For companies, there is no longer a limited number of choke points to ambush the customer with their advertisements. Today the customer is segmented into ever more tiny tribes, each with their own channel and programming. It is no longer possible for a small business to rely on adverting to remain relevant since there are so many channels to choose from.
Advertising has a place for very large companies and brands that want to sell millions of undifferentiated products, such as laundry soap or automobiles, to the masses.
Large companies with deep financial resources continue to hire an advertising agency to design new ad campaigns. The effectiveness of the ad itself is impossible to measure directly. If the campaign’s effectiveness is ever questioned, the company’s marketing executive often fires the ad agency, blaming them for the failure, and hires another ad agency. If the situation occurs again, the cycle simply repeats.
Employing this type of advertising strategy is virtually useless for small businesses with limited budgets. Interruption marketing continues to diminish in value more every day as new channels are introduced. A more viable solution for small businesses is not to try and piggyback on other people’s content as large companies do, but to create their your own content and deliver it on your own channel.
When I refer to developing your own channel, I’m talking about your blog, YouTube, or Podcast channel that will appeal to your very small but ideal customer. However, before you can sell to them, you have to attract the audience with great content. Sure, some of the time the viewer just wants to sit back and be entertained, but more and more the viewer is taking control of the experience.
Rather than just watching a show about fly fishing, the viewer who is planning an Alaskan fly fishing adventure might want consumer content specific to techniques that work for dolly varden or king salmon in Alaska. By providing rich and highly targeted content, you can not only promote your own message, but you can sometimes share your audience with complementary product or service providers for additional revenue or other concessions.
Creating one’s own channel that not only delivers content, but shapes the marketing message is the core tenet of the long tail economy that we now live in.
The head of the new marketplace is for mass marketing of undifferentiated products such as beer and televisions.

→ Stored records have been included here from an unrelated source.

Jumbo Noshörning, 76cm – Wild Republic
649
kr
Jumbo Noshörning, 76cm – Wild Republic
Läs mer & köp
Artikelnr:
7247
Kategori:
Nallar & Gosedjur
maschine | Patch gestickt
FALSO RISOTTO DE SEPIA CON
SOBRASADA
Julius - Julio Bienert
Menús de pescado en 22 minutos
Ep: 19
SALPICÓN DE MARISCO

The tail of the new marketplace is the realm of the small business owner to cultivate. Your role is to identify and zero in on your very specific niche and create a channel to address the very specific content needs of your ideal customer.

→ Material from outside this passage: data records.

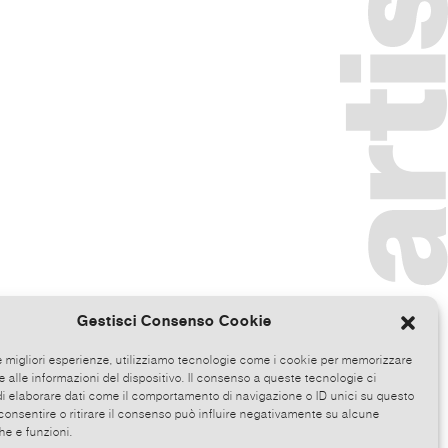
Gestisci Consenso Cookie
le migliori esperienze, utilizziamo tecnologie come i cookie per memorizzare
 alle informazioni del dispositivo. Il consenso a queste tecnologie ci
i elaborare dati come il comportamento di navigazione o ID unici su questo
consentire o ritirare il consenso può influire negativamente su alcune
he e funzioni.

For the small business owner in today’s world, it is no longer efficient to convince people to buy your product or service using advertising that piggybacks on someone else’s undifferentiated content just because it has a wide audience. The idea that getting access to a bigger market is better is no longer true. It is not about the sheer number of eyeballs reached, but the quality of the eyeballs. If the aperture of your targeted tribe is too big, you risk not being specific enough to create enough gravity to draw in an audience at all.
Today, the savvy small business marketer must create a channel that appeals to a very tiny tribe of users. They must provide a level of content that will dominate their tiny slice of the tail and then use their market clout to subtly convince the consumer to buy their product.
Is it time to create your own channel?